## Assigned task
Only lines with the string "Intelligence" are wanted. Pull them out of the data.

## Saved entries
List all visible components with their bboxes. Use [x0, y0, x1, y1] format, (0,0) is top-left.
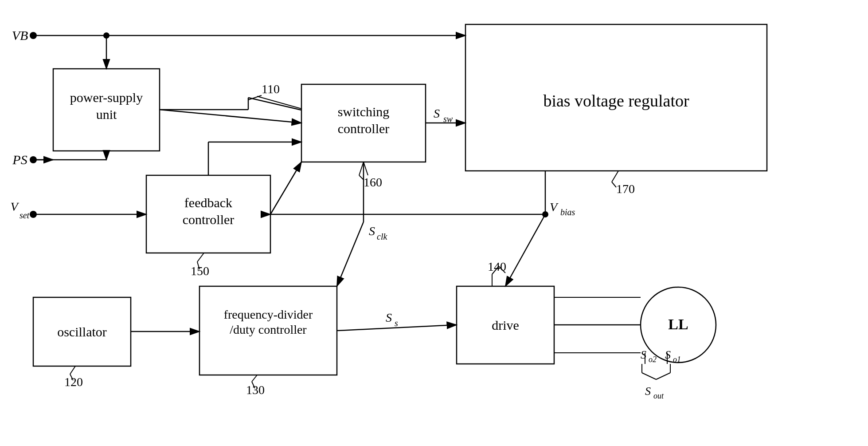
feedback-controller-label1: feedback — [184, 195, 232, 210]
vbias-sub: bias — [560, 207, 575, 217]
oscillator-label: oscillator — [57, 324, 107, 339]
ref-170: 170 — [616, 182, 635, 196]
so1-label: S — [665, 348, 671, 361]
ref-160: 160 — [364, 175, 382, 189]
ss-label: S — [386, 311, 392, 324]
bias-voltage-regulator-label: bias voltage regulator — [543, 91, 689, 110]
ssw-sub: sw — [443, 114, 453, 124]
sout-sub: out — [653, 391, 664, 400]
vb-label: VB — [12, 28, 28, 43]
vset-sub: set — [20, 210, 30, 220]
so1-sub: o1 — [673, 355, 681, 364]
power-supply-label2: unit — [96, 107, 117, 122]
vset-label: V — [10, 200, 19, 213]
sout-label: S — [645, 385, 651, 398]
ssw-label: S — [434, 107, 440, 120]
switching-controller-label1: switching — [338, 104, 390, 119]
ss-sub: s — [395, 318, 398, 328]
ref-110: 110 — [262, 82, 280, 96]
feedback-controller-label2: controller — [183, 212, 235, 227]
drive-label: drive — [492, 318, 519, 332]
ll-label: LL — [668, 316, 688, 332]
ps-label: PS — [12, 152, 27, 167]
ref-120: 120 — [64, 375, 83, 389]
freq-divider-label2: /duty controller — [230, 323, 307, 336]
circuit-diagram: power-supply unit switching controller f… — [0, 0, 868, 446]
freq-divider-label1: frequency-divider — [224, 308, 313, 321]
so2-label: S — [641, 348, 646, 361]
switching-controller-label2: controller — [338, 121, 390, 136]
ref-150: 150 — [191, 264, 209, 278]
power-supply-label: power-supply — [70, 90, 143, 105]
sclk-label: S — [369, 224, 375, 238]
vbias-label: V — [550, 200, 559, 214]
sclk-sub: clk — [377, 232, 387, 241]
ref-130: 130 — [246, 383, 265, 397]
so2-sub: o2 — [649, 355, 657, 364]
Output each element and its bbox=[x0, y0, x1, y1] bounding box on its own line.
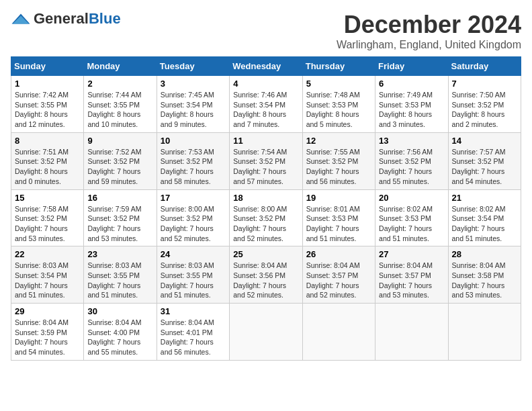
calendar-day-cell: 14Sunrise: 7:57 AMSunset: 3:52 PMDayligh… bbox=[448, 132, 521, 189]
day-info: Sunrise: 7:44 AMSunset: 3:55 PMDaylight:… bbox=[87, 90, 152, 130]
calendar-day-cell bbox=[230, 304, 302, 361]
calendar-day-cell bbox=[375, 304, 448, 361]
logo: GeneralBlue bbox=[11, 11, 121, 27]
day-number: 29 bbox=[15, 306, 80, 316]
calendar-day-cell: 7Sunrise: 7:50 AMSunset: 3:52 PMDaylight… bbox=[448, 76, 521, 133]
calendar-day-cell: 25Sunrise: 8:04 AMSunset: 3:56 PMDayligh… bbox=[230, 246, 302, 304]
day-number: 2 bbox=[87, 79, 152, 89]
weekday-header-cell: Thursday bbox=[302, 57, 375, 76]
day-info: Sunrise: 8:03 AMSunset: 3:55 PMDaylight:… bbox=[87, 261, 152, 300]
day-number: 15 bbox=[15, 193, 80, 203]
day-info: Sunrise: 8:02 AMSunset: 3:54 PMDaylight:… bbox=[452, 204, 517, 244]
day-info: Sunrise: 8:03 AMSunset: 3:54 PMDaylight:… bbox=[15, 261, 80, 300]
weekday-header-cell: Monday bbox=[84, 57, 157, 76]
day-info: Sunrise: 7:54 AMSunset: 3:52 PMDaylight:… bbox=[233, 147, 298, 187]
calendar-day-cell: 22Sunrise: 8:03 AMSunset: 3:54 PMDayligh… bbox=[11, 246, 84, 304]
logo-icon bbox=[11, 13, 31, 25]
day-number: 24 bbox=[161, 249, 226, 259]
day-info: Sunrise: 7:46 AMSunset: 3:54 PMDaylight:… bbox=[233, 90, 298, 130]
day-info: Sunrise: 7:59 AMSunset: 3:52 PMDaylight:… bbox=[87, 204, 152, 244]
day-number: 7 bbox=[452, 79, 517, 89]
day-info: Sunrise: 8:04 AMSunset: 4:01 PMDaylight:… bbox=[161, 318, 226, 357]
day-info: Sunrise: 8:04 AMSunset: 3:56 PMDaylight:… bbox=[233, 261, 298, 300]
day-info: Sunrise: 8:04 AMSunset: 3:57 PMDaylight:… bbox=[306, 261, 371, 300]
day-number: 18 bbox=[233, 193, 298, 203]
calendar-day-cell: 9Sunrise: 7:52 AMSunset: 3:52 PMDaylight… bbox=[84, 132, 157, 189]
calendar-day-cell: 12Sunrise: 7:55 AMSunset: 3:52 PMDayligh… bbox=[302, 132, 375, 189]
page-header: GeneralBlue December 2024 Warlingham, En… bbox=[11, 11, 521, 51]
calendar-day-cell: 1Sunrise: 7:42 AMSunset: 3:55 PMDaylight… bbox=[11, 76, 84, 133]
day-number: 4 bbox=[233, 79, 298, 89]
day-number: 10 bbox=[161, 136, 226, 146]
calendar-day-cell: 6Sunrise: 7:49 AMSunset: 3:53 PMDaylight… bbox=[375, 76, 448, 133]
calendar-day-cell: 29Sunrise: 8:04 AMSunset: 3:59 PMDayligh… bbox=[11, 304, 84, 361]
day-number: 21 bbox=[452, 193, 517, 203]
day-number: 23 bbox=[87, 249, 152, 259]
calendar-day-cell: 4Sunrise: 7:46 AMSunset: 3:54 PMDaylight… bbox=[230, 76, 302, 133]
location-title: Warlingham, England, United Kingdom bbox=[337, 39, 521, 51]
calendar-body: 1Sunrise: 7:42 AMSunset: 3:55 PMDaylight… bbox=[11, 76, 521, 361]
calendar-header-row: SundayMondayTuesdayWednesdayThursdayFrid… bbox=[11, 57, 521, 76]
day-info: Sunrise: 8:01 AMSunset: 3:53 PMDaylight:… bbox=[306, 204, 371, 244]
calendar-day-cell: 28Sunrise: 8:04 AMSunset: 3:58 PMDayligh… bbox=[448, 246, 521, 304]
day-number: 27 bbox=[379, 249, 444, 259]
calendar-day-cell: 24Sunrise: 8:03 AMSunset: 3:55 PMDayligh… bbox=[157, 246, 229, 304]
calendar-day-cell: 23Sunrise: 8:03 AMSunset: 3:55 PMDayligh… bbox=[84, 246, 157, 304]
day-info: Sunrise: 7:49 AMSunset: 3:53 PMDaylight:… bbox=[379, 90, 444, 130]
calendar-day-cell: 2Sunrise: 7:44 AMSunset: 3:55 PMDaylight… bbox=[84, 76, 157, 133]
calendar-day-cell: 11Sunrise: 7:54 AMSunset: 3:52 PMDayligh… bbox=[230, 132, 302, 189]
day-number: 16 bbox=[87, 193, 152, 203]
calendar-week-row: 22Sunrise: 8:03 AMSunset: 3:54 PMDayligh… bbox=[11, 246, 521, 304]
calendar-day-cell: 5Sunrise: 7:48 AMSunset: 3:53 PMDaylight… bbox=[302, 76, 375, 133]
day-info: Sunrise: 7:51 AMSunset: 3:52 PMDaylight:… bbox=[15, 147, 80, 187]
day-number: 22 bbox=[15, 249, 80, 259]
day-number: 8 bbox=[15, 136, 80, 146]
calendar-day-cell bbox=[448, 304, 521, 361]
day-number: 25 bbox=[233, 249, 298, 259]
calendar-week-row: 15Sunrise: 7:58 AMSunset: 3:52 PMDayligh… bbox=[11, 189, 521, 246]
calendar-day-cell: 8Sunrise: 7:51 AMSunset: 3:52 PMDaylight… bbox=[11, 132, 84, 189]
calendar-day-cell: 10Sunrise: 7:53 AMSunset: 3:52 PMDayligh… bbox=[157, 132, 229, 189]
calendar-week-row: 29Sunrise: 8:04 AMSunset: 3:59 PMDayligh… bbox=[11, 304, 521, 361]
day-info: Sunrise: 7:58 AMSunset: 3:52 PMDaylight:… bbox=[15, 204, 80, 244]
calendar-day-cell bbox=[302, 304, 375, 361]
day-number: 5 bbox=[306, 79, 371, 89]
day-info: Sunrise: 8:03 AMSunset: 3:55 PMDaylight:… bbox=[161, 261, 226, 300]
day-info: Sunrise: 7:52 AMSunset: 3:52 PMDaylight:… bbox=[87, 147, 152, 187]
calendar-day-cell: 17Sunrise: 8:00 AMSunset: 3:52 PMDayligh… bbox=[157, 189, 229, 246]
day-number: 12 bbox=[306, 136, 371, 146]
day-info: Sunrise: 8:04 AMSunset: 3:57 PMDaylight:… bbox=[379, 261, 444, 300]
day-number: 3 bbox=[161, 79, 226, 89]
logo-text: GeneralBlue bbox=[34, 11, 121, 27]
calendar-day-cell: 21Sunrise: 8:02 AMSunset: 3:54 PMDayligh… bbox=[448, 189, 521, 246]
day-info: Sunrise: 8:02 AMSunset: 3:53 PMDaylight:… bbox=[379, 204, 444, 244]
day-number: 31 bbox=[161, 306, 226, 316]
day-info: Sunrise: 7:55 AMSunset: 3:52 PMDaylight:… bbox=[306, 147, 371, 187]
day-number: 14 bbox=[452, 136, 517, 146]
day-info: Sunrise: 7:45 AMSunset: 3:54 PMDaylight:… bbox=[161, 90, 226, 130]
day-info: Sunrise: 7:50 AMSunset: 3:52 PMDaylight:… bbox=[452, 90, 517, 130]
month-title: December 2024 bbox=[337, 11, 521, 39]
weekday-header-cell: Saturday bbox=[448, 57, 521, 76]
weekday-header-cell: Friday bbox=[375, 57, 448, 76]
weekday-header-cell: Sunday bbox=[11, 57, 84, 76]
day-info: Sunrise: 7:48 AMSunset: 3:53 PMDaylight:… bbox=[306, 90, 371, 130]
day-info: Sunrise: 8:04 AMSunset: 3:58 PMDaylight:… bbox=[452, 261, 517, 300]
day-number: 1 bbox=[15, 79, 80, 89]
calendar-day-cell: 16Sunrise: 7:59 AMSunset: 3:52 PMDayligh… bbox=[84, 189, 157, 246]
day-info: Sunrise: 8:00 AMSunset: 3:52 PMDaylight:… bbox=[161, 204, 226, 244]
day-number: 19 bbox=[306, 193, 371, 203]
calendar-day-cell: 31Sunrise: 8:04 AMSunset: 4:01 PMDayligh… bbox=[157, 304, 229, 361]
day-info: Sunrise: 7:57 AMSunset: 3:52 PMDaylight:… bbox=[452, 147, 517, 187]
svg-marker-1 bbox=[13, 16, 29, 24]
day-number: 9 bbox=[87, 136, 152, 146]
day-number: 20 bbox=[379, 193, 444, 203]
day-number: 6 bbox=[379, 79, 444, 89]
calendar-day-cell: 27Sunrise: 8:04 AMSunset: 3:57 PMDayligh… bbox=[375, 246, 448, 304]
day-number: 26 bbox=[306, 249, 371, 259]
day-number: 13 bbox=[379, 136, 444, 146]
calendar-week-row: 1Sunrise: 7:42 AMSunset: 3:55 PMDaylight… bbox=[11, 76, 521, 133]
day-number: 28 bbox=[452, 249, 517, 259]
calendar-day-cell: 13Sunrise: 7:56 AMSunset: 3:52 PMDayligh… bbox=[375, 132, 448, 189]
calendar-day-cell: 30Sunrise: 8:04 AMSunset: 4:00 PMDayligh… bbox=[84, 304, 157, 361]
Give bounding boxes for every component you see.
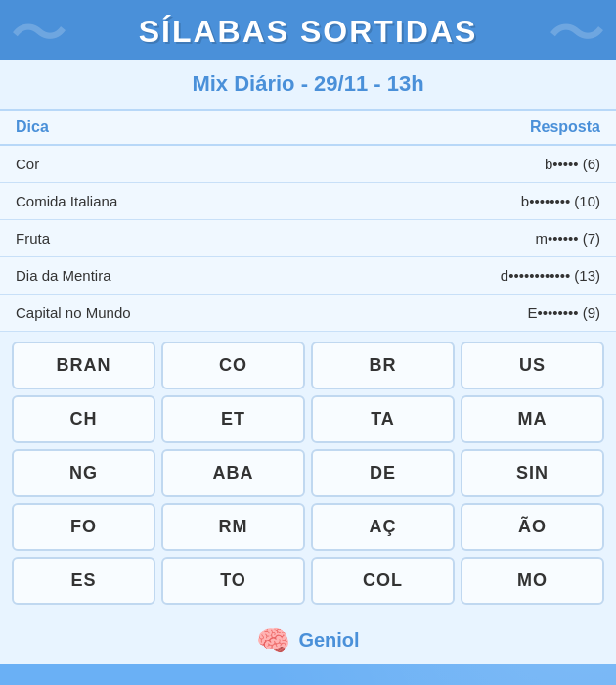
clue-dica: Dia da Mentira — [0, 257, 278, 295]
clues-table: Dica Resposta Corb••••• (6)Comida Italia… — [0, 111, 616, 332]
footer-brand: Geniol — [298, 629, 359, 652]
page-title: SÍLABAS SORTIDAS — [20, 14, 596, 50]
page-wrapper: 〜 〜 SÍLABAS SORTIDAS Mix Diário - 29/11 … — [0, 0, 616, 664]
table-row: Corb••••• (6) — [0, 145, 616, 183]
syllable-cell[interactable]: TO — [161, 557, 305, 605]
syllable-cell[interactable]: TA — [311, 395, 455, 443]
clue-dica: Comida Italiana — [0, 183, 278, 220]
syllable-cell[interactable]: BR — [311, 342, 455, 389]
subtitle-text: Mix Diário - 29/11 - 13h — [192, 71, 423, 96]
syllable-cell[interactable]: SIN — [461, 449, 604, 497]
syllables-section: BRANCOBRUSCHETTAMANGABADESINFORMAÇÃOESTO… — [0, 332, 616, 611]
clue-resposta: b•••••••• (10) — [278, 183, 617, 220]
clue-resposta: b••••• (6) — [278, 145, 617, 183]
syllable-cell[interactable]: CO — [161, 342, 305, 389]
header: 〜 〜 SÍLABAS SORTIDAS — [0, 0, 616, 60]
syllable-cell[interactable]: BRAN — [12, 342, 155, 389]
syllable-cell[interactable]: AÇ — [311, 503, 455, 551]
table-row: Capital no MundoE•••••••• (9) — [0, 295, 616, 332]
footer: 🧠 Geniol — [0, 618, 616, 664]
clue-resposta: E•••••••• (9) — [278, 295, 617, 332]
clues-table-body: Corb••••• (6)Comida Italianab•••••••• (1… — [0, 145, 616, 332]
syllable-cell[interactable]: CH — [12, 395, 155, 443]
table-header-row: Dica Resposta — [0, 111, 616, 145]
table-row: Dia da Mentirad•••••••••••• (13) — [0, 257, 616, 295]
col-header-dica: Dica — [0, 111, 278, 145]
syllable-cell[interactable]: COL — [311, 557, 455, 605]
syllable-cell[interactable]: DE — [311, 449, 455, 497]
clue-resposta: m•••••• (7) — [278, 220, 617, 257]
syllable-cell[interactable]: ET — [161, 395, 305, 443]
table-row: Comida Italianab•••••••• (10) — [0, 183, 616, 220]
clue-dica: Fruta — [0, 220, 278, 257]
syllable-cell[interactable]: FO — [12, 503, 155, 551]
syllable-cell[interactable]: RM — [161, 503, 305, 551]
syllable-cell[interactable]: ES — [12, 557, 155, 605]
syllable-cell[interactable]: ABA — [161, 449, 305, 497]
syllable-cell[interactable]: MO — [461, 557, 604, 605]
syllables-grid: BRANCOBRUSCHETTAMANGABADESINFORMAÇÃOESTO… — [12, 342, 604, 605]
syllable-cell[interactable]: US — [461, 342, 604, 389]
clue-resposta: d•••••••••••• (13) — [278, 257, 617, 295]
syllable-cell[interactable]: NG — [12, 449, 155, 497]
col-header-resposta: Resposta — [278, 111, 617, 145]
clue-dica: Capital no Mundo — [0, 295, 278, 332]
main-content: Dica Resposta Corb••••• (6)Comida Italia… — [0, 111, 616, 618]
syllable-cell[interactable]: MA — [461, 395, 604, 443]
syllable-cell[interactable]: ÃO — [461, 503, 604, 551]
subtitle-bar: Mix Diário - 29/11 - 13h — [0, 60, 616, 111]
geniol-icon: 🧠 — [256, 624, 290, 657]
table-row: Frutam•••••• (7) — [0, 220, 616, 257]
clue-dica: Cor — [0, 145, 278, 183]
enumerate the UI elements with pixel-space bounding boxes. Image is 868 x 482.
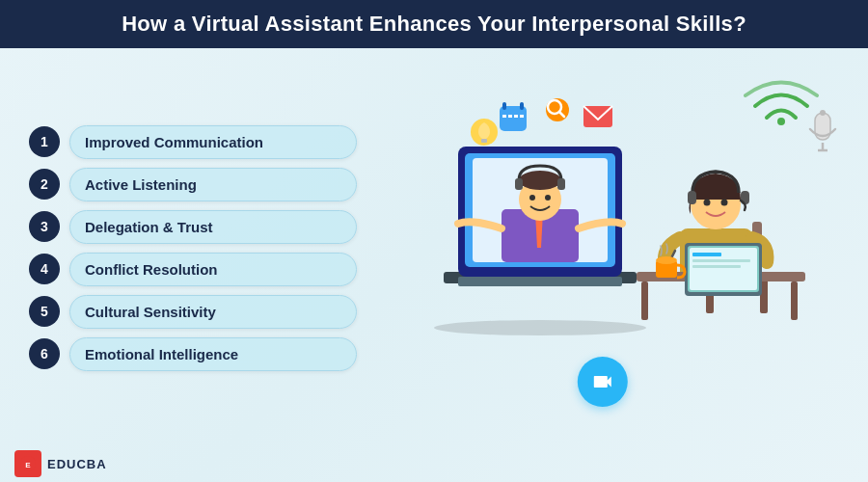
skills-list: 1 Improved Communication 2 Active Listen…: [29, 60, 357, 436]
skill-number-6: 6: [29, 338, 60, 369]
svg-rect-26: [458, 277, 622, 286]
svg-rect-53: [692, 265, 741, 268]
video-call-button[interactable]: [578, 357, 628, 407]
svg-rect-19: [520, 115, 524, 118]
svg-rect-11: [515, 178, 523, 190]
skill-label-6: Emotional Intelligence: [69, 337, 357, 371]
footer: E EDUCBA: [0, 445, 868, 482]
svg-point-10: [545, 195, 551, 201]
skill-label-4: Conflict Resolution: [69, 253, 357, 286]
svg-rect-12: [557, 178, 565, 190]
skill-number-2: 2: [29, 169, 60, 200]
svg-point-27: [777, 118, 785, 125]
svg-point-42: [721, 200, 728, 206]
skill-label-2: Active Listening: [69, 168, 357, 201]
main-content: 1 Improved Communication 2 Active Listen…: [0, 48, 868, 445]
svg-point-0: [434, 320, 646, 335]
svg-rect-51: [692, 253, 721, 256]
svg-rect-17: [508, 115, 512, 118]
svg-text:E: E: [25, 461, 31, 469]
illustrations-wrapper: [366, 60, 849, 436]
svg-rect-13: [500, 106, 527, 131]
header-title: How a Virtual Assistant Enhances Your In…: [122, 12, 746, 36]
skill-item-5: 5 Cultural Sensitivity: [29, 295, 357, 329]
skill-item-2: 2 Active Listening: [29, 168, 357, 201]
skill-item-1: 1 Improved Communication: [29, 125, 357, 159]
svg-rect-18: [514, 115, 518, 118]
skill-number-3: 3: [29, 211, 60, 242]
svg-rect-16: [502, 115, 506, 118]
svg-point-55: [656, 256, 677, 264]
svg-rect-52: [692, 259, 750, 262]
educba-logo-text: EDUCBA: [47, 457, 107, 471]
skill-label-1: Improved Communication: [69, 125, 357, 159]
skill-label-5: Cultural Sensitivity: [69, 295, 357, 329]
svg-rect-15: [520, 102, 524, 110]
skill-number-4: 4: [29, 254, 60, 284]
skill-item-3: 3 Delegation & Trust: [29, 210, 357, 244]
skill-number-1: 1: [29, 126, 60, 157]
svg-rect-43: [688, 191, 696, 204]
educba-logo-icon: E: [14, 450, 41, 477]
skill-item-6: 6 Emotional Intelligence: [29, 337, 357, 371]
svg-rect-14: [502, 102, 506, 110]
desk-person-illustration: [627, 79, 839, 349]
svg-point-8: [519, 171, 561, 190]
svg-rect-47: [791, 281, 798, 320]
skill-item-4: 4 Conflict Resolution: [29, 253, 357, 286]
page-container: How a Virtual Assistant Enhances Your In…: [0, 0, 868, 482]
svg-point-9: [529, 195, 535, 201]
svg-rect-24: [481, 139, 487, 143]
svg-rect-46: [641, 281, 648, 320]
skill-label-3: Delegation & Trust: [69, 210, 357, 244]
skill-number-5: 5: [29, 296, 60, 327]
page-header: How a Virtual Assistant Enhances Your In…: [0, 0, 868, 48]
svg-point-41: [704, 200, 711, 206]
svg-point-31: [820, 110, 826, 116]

## Problem solution
skill-label-6: Emotional Intelligence: [69, 337, 357, 371]
skill-item-6: 6 Emotional Intelligence: [29, 337, 357, 371]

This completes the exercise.